Le diable s’habille en Prada

Titre d’un film qui dépeint les comportements excessifs, parfois tyranniques d’une Directrice d’un grand magazine de mode new yorkais…

Caricature ou réalité ? Il semble que les comportements générateurs de stress prospèrent chez certains cadres. Le mal se banalise; avec la crise et la difficulté croissante à réaliser les fameux « KPI » si chers à certains managers, de nombreuses études l’affirment : les personnalités difficiles s’épanouissent au travail, certaines règnent en despotes. Un professeur de l’INSEAD les a surnommés les S.O.B. ou Seductive Operational Bully; ces tyrans séducteurs s’arriment partout où le pouvoir, le statut social et l’argent sont des enjeux.

manager tyranLe SOB se caractérise par son « absence d’empathie, de sentiment de culpabilité et de remords mais aussi par des qualités d’adaptation hors du commun ». Il se plait partout, dans tous les secteurs d’activité. Très récemment, des chercheurs suisses ont scrupuleusement comparé des traders à de véritables psychopathes en détention. Au concours du plus égocentrique et du plus manipulateur, ce sont les traders qui ont gagné !

Dans l’entreprise, l’histoire débute par une lune de miel; un chef leader à l’esprit brillant débarque un beau matin, tout nouveau, tout beau. Puis son masque d’amabilité tombe progressivement. Commence alors toute une panoplie de comportements « déviants » : humiliations en réunions, reproches plus ou moins fondés («tu n’es pas assez autonome », « tu manques d’organisation »), exigences multiples et contradictoires…Un méticuleux travail de sape et des méthodes de management « à la hussarde » se mettent en place.

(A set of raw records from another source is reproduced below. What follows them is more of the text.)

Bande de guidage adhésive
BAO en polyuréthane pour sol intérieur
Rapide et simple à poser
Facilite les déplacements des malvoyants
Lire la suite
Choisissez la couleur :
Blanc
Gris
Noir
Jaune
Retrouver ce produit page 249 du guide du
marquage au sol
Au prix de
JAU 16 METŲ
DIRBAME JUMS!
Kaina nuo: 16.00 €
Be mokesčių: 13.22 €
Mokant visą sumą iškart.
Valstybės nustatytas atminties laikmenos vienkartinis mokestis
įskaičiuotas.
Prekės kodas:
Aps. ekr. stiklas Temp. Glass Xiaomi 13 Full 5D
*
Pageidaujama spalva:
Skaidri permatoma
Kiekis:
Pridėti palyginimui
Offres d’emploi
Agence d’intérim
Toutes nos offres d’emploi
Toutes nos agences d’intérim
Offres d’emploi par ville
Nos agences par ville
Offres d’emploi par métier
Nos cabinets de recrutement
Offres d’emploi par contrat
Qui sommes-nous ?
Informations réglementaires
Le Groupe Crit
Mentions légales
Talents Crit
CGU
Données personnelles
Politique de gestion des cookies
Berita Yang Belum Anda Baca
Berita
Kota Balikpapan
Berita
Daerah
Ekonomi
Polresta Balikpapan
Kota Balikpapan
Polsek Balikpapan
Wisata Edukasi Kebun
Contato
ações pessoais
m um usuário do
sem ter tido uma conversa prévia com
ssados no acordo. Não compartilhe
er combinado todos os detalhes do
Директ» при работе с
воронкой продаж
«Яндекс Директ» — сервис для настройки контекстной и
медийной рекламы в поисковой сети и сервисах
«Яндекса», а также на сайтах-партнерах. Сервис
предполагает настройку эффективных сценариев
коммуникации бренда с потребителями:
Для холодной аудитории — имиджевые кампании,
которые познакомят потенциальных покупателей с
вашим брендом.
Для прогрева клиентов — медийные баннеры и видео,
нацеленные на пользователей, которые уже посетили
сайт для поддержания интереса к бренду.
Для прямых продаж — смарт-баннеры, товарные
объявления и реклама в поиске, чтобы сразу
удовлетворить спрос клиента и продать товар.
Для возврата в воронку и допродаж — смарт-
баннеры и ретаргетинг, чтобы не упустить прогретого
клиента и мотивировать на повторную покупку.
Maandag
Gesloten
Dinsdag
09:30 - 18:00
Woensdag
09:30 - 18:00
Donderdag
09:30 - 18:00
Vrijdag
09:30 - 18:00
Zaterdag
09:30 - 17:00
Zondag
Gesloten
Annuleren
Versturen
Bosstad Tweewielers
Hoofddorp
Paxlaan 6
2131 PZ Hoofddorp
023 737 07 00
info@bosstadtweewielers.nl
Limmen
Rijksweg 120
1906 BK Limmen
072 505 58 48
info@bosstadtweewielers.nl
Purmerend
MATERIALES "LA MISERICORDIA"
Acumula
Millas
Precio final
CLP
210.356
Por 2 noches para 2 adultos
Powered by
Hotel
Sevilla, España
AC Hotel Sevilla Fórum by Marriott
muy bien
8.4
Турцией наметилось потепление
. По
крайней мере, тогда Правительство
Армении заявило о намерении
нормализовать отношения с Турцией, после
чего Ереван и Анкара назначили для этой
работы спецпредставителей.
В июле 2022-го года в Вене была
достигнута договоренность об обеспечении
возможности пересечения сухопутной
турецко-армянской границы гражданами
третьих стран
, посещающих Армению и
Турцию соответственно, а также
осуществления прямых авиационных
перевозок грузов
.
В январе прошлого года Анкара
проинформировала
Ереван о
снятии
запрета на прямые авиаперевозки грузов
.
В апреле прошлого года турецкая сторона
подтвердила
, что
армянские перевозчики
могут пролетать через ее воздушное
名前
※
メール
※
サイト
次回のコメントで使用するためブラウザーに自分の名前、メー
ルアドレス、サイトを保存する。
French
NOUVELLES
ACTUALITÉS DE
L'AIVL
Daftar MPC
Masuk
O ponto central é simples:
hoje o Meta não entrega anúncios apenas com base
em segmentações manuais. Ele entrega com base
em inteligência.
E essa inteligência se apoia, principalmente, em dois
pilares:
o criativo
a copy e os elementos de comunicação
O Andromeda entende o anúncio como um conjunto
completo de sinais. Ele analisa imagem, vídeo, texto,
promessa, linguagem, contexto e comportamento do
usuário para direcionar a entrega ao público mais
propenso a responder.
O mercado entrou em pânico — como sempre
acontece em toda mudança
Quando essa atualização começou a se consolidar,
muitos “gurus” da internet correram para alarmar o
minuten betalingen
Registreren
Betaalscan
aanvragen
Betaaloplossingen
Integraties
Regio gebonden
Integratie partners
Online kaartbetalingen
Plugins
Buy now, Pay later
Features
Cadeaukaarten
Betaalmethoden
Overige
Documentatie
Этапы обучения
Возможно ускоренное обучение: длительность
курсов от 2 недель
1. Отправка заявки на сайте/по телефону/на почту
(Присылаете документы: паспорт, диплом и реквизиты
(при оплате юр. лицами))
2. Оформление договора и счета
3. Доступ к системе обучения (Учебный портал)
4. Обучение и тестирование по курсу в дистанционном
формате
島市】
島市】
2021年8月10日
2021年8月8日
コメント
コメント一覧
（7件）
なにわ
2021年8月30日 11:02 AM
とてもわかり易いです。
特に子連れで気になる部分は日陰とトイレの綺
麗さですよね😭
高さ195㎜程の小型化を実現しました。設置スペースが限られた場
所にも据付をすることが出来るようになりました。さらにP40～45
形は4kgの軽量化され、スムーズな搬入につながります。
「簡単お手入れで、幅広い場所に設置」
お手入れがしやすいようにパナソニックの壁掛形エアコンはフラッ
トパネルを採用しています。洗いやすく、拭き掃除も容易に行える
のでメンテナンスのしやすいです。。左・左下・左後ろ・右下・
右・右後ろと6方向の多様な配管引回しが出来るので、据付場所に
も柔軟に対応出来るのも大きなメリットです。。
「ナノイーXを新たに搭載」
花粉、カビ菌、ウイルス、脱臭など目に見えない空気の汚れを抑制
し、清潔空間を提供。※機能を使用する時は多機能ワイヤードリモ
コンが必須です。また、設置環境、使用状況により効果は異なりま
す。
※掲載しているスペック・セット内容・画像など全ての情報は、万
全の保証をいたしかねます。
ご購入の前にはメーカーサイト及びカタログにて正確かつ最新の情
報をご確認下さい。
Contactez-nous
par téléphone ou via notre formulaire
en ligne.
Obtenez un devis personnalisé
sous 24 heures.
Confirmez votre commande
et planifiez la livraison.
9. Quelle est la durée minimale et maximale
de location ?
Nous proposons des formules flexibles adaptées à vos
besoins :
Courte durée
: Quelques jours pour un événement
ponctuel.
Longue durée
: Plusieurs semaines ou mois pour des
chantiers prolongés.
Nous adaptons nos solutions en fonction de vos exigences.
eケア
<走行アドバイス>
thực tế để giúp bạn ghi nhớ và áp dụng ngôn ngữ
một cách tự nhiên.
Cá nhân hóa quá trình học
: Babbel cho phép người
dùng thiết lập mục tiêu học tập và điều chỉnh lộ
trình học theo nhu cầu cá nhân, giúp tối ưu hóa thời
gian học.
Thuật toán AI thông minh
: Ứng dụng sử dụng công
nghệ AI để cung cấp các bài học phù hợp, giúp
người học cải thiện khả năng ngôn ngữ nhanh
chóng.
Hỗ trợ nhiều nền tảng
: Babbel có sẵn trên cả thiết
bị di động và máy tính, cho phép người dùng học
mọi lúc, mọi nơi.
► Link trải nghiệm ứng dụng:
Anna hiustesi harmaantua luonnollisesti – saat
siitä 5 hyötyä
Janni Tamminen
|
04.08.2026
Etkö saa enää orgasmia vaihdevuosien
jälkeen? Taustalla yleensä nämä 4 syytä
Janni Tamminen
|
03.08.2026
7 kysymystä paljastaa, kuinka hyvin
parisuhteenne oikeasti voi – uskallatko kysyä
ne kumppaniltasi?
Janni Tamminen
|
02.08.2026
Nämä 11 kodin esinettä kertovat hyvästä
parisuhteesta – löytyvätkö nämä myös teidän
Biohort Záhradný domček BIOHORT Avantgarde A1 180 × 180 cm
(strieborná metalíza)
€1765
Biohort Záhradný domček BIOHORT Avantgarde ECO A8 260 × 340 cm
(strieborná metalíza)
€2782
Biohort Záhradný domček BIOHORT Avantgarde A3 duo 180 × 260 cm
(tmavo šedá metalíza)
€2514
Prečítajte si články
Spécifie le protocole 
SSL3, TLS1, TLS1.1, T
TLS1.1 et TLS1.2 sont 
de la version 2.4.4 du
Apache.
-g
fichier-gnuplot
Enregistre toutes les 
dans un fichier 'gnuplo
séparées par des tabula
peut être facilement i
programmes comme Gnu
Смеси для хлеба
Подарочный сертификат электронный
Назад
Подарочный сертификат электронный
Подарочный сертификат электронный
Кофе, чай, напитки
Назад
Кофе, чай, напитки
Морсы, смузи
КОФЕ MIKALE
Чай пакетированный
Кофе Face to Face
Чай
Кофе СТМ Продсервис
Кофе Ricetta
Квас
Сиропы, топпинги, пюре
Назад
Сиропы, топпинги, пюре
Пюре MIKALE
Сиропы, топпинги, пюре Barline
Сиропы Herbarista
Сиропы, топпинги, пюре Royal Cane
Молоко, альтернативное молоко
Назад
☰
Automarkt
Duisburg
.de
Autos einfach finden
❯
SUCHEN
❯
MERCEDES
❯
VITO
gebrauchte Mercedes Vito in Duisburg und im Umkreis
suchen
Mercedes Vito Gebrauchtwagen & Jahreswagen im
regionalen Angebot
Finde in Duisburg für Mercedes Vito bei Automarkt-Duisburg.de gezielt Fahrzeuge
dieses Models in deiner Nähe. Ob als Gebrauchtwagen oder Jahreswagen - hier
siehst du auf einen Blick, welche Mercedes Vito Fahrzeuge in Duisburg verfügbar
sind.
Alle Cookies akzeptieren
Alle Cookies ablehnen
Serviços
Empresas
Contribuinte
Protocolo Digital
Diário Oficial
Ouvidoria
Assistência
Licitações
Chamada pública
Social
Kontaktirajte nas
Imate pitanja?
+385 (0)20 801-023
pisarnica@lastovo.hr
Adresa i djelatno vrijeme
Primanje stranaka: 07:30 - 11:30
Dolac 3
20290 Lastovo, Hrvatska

Ce chef tyrannique s’attaque la plupart du temps à des salariés dévoués, soucieux de bien faire. Pour les victimes de ses chefaillons, la facture est parfois lourde : arrêts maladie, burn out, dépression…

Pourtant, rares sont les managers réellement pervers. Ils sont amenés à se muer en harceleurs en mettant la pression, en véhiculant la peur, en pilotant les chiffres, plus rarement les hommes. Ils ne sont plus QUE dans l’action.

«Piloter uniquement les résultats revient à regarder un match de tennis les yeux rivés sur le tableau d’affichage, sans jamais regarder les joueurs » disait à son époque un certain Yvan Lendl…qui ne s’habillait sans doute pas en Prada !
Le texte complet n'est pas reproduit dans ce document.